One photo on the white board, snapped about a year before for a driver’s license, showed a vibrant-looking young woman with stylish hair and a broad smile of straight white teeth. It barely resembled the emaciated figure police arrested in March.
The transformation saddens Conley who said it will take a lot more than arresting dealers to tackle the heroin upsurge.
“It’s not just a police problem,” she said. “It’s not just a school problem. It’s an entire community problem.”
Police also have been working with local schools and volunteers to bolster efforts to prevent young people from using drugs.
Snohomish School District Superintendent Bill Mester said a 12-member panel is trying to bring the issue into the open by talking with parents. It also is working on a mentorship program where adults will meet with students deemed at risk of using alcohol or taking drugs.
A similar grass-roots effort is being made in Stanwood, another small town in Snohomish County where officials have recognized an increase in heroin use among young people. In October, about 150 people crowded into Stanwood Middle School to talk about the drug that many once thought only affected big cities.

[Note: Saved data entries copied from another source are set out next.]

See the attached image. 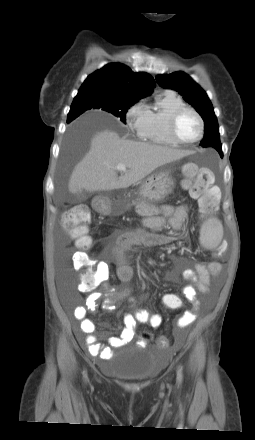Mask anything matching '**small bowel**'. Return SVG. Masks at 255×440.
Segmentation results:
<instances>
[{
	"mask_svg": "<svg viewBox=\"0 0 255 440\" xmlns=\"http://www.w3.org/2000/svg\"><path fill=\"white\" fill-rule=\"evenodd\" d=\"M162 214L160 216H150L144 219L143 229L127 231L118 236L116 244L113 248V260L116 266V275L119 281L127 284L132 276L133 269L127 261V253L138 245L158 246L169 243L170 236L161 232L163 226L168 221L170 227L178 231L182 228L188 209L186 206L173 207L165 205L161 207ZM96 284L107 281L110 277V265L106 261H99L96 264ZM221 271V264L217 261H211L208 264L196 263L194 269H185L181 272L184 280L191 282L183 287L182 294L184 298L192 304L193 307L199 306L197 291L206 293L209 291L210 280L212 276H217ZM173 277L175 275H172ZM131 289L127 286L115 288L110 285L104 286L105 300L102 308L105 311H111L113 305L123 298L130 297ZM102 294L92 293L87 298L86 306H77L73 310L74 318L80 322V330L86 336L81 339V343L86 347L87 351L102 360L113 358V348L130 342L134 338L136 323L148 324L151 327L160 326L162 319L159 314L150 313L146 309H136L132 314H126L124 317L125 328L118 337H110L108 345L100 344L93 335L95 331V323L87 317L88 310L95 311L98 309V300ZM162 298H181L175 293H166ZM133 302V298L130 297ZM196 319V312L193 310L185 311L177 320L179 328H185ZM144 344L142 340L140 342Z\"/></svg>",
	"mask_w": 255,
	"mask_h": 440,
	"instance_id": "c3829d8e",
	"label": "small bowel"
}]
</instances>
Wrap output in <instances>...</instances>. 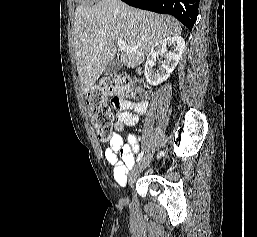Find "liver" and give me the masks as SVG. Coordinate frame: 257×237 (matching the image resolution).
I'll return each instance as SVG.
<instances>
[{
    "label": "liver",
    "mask_w": 257,
    "mask_h": 237,
    "mask_svg": "<svg viewBox=\"0 0 257 237\" xmlns=\"http://www.w3.org/2000/svg\"><path fill=\"white\" fill-rule=\"evenodd\" d=\"M179 22L167 15L135 9L120 0L81 4L75 10L73 38L77 71L86 94L117 53L115 43L124 40L120 61L128 68L140 65L157 42L180 35Z\"/></svg>",
    "instance_id": "obj_1"
}]
</instances>
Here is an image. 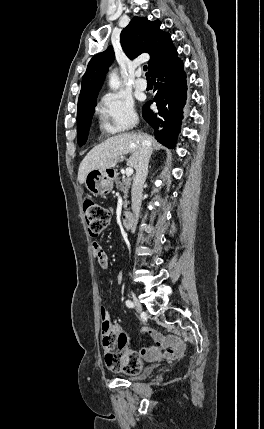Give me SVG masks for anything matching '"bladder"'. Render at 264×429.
Returning a JSON list of instances; mask_svg holds the SVG:
<instances>
[{
    "label": "bladder",
    "mask_w": 264,
    "mask_h": 429,
    "mask_svg": "<svg viewBox=\"0 0 264 429\" xmlns=\"http://www.w3.org/2000/svg\"><path fill=\"white\" fill-rule=\"evenodd\" d=\"M154 369L155 368L153 366L146 367L139 373L129 374L128 378L131 380L145 379L153 373Z\"/></svg>",
    "instance_id": "bladder-1"
}]
</instances>
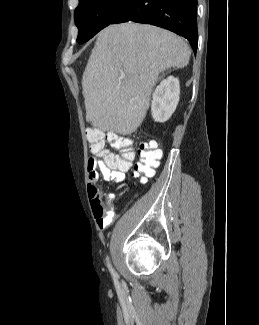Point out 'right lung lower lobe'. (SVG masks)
Returning <instances> with one entry per match:
<instances>
[{
  "label": "right lung lower lobe",
  "instance_id": "right-lung-lower-lobe-1",
  "mask_svg": "<svg viewBox=\"0 0 259 325\" xmlns=\"http://www.w3.org/2000/svg\"><path fill=\"white\" fill-rule=\"evenodd\" d=\"M135 21L185 37L194 52L198 45L197 0H127L110 24Z\"/></svg>",
  "mask_w": 259,
  "mask_h": 325
}]
</instances>
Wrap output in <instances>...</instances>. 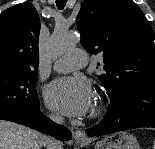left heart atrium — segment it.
I'll list each match as a JSON object with an SVG mask.
<instances>
[{"label":"left heart atrium","instance_id":"left-heart-atrium-1","mask_svg":"<svg viewBox=\"0 0 155 149\" xmlns=\"http://www.w3.org/2000/svg\"><path fill=\"white\" fill-rule=\"evenodd\" d=\"M47 105L67 116H82L94 103L89 82L83 77H64L53 81L46 89Z\"/></svg>","mask_w":155,"mask_h":149}]
</instances>
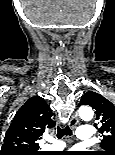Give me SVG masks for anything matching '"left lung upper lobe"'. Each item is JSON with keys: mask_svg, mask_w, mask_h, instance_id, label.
<instances>
[{"mask_svg": "<svg viewBox=\"0 0 115 155\" xmlns=\"http://www.w3.org/2000/svg\"><path fill=\"white\" fill-rule=\"evenodd\" d=\"M79 105L93 107L96 120L100 124L99 132L103 137L100 146L103 151H96L91 155H115V106L102 95L92 91L83 95Z\"/></svg>", "mask_w": 115, "mask_h": 155, "instance_id": "obj_1", "label": "left lung upper lobe"}]
</instances>
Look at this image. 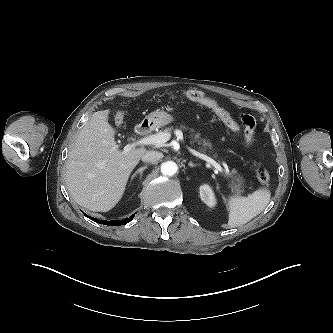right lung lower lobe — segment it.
<instances>
[{"label":"right lung lower lobe","mask_w":333,"mask_h":333,"mask_svg":"<svg viewBox=\"0 0 333 333\" xmlns=\"http://www.w3.org/2000/svg\"><path fill=\"white\" fill-rule=\"evenodd\" d=\"M86 217L90 218L91 220L100 223V224H104V225H109V226H118V225H124L127 224L128 222H130L133 217L134 214L131 215L129 218L126 219H122V220H112V221H105V220H98V219H94L93 217H89L88 215L84 214Z\"/></svg>","instance_id":"right-lung-lower-lobe-1"}]
</instances>
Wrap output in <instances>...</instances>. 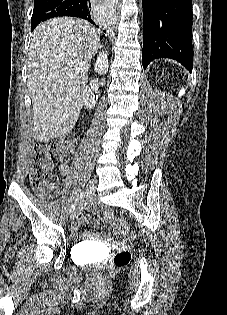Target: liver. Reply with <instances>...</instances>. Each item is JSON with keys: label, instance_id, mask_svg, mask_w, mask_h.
I'll return each mask as SVG.
<instances>
[{"label": "liver", "instance_id": "6515ba94", "mask_svg": "<svg viewBox=\"0 0 227 315\" xmlns=\"http://www.w3.org/2000/svg\"><path fill=\"white\" fill-rule=\"evenodd\" d=\"M99 43L100 30L81 19L58 17L34 30L27 68L37 141L62 136L76 124Z\"/></svg>", "mask_w": 227, "mask_h": 315}]
</instances>
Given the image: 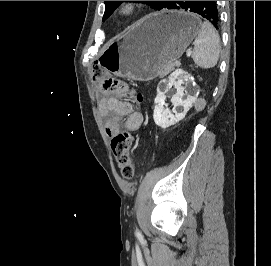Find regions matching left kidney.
Here are the masks:
<instances>
[{"label": "left kidney", "mask_w": 271, "mask_h": 266, "mask_svg": "<svg viewBox=\"0 0 271 266\" xmlns=\"http://www.w3.org/2000/svg\"><path fill=\"white\" fill-rule=\"evenodd\" d=\"M182 78L185 79L187 85L191 82V76L183 70H176L168 77L169 88L173 86L176 89V93L171 98L173 104L172 111L164 108L166 99L165 92L160 90L157 91L153 118L156 125L163 129L182 120L196 100L197 96L189 95L186 92L185 87L182 86L184 84Z\"/></svg>", "instance_id": "1"}]
</instances>
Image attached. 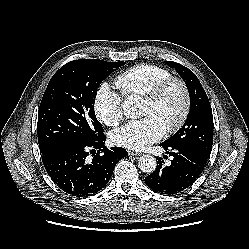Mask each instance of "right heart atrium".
Returning <instances> with one entry per match:
<instances>
[{
  "label": "right heart atrium",
  "mask_w": 249,
  "mask_h": 249,
  "mask_svg": "<svg viewBox=\"0 0 249 249\" xmlns=\"http://www.w3.org/2000/svg\"><path fill=\"white\" fill-rule=\"evenodd\" d=\"M93 110L96 118L107 126H116L123 119L121 97L108 83H102L98 87Z\"/></svg>",
  "instance_id": "right-heart-atrium-1"
}]
</instances>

“It scares me to death,” Mester said, adding that two of the people recently arrested in Snohomish are students enrolled in an after-school program to catch up on credits.
Fontenot knows that the recent string of arrests won’t necessarily stop the use of heroin in the community where he works.
He hopes it slows it down.
And he’ll count victories where he can find them.
One recent notch in the win column was an intercepted text from a suspected drug deal, he said.
The message was something to the effect: “I can’t deal in Snohomish.”
“That made us feel very good,” he said.